Neere unto Hunt-cliffe, and not farre from the shore there appeare aloft at a vale water certaine Rockes, about which the fishes that wee call Seales, short (as some thinke) for Sea-veales, meete together in droves to sleepe and sunne themselves: and upon that rocke which is next unto the shore, there lieth one, as it were to keepe the Centinell: and as any man approcheth neere, he either by throwing downe a big stone, or by tumbling himselfe into the water with a great noise, giveth a signall to the rest to looke unto themselves and get into the water. Most affraid they bee of men: against whom when they chase them, they being destitute of water fling backeward with their hinder feete a cloud, as it were, of sand and gravell stones, yea and often times drive them away: For women they care not so much: and therefore whosoever would take them, use to bee clad in womens apparell. In the same coast are found stones, some of yellowish, others of a reddish colour, and some againe with a rough cast crust over them of a certaine salt matter, which by their smell and taste make shew of Coperose, Nitre, and Brimstone: and also great store of Marquesites in colour resembling brasse.
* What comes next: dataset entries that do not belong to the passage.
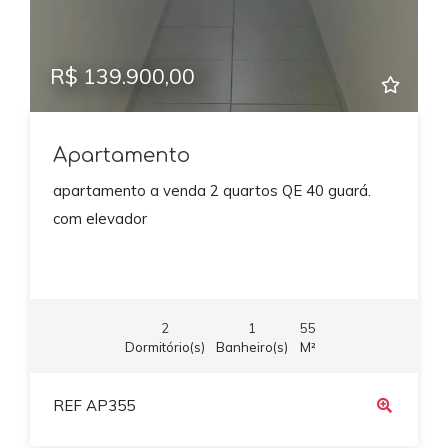
R$ 139.900,00
Apartamento
apartamento a venda 2 quartos QE 40 guará.
com elevador
2
1
55
Dormitório(s)
Banheiro(s)
M²
REF AP355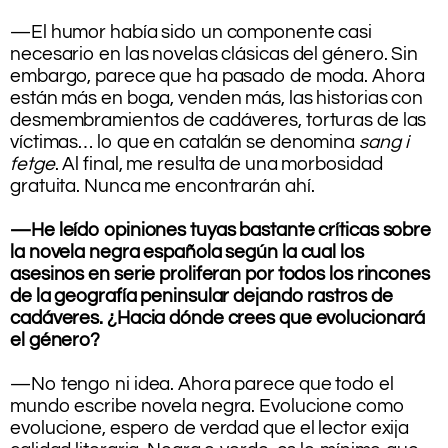
.
—El humor había sido un componente casi
necesario en las novelas clásicas del género. Sin
embargo, parece que ha pasado de moda. Ahora
están más en boga, venden más, las historias con
desmembramientos de cadáveres, torturas de las
víctimas… lo que en catalán se denomina
sang i
fetge
. Al final, me resulta de una morbosidad
gratuita. Nunca me encontrarán ahí.
.
—He leído opiniones tuyas bastante críticas sobre
la novela negra española según la cual los
asesinos en serie proliferan por todos los rincones
de la geografía peninsular dejando rastros de
cadáveres. ¿Hacia dónde crees que evolucionará
el género?
.
—No tengo ni idea. Ahora parece que todo el
mundo escribe novela negra. Evolucione como
evolucione, espero de verdad que el lector exija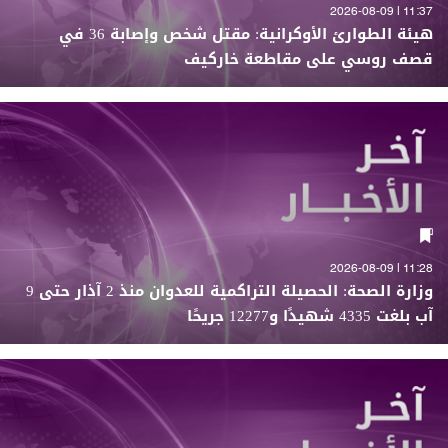
11:37 | 2026-08-09
هيئة الطوارئ الأوكرانية: مقتل شخص وإصابة 36 في
قصف روسي على مقاطعة خاركيف
11:28 | 2026-08-09
وزارة الصحة: الحصيلة التراكمية للعدوان منذ 2 آذار حتى 9
آب بلغت 4335 شهيدًا و12277 جريحًا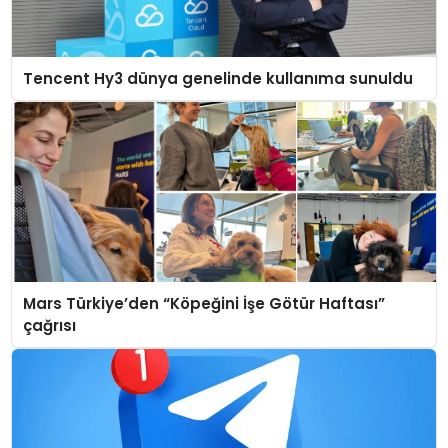
Tencent Hy3 dünya genelinde kullanıma sunuldu
Mars Türkiye’den “Köpeğini İşe Götür Haftası”
çağrısı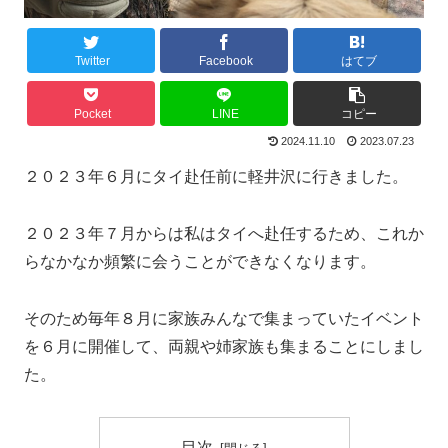
Twitter
Facebook
はてブ
Pocket
LINE
コピー
2024.11.10
2023.07.23
２０２３年６月にタイ赴任前に軽井沢に行きました。
２０２３年７月からは私はタイへ赴任するため、これか
らなかなか頻繁に会うことができなくなります。
そのため毎年８月に家族みんなで集まっていたイベント
を６月に開催して、両親や姉家族も集まることにしまし
た。
目次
Marquesite, or marcasite, is often called white iron pyrite or iron sulfide. It is crumbly and sparkly, like a metallic charcoal. The seals excerpt is amusing, but this book is worth noting as it contains a lot of detail of stones and gems found on the British coast in the seventeenth century. It often takes a mythological tone, such as in this passage about the fishermen of Skengrave who worry that the sea will eat them:
Upon the shore, Sken grave a little Village is much benefited by taking great store of fish: where also, by report, was caught a Sea-man about 70. yeeres since, that for certaine daies together fed of raw fishes: but espying his opportunity escaped away unto his proper element againe. Whensoever the windes are laied, and that upon still weather the sea is most calme, and the water lieth as one would say levell and plaine without any noise: there is heard heere many times on a sudden a great way off, as it were, an horrible and a fearefull groning: at which time the fishermen dare not launch out farre into the deepe, as beleeving according to their shallow reach, that the Ocean is a fell and cruell beast, and being then very hungry desireth greedily in that sort to devoure mens bodies.